Enhancing rule of law
Rule of law is paramount to a strong investment climate. When businesses know the rules of the road, they can be more confident in their investment decisions. The rule of law is thus an essential building block and driver of job creation and prosperity. It is also the foundation for strong institutions that constitute vibrant democracies and free enterprise systems, delivering on promises of transparency, predictability, and stability that are vital for inclusive economic growth. The private sector can lead the way. Through socially responsible investments, we can combat corruption, support access to information, and promote sustainable and inclusive growth, but we need cooperation from regional governments.
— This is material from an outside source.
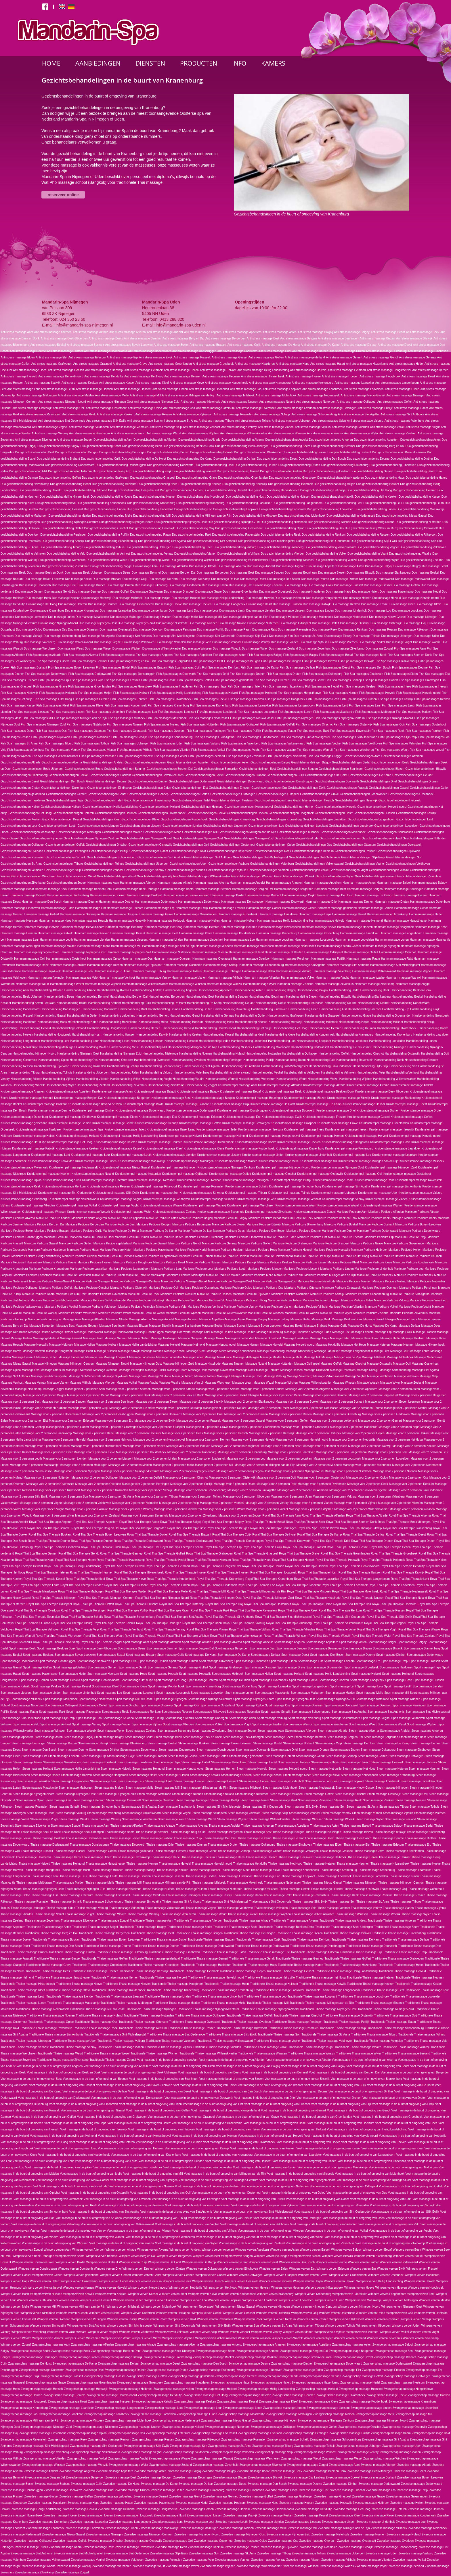 The width and height of the screenshot is (451, 2576). What do you see at coordinates (230, 2382) in the screenshot?
I see `Zwangerschap massage Haps` at bounding box center [230, 2382].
Promoting broader inclusion of small- and medium-sized businesses in trade and supply chains
Small and medium enterprises are the backbone of economies across the Americas, representing roughly 99% of businesses and a significant percent of private sector employment. Fostering small and medium enterprises, in particular, businesses owned by women and other under-represented communities, is essential for inclusive growth. Throughout the Americas, there are countless small and medium-sized enterprises that bring quality products and services, innovative thinking and creativity, and jobs to their communities. But small and medium businesses also bear a greater burden from regulatory uncertainty and women-owned businesses and entrepreneurs from under-represented communities often face the added challenge of access to capital.
We need to find better ways to help small and medium companies grow and thrive at home and in global markets. This includes better integrating them into regional supply chains and economies to help them weather economic challenges while also harnessing their potential. Private sector leadership combined with public policies can help close opportunity gaps and drive inclusive growth.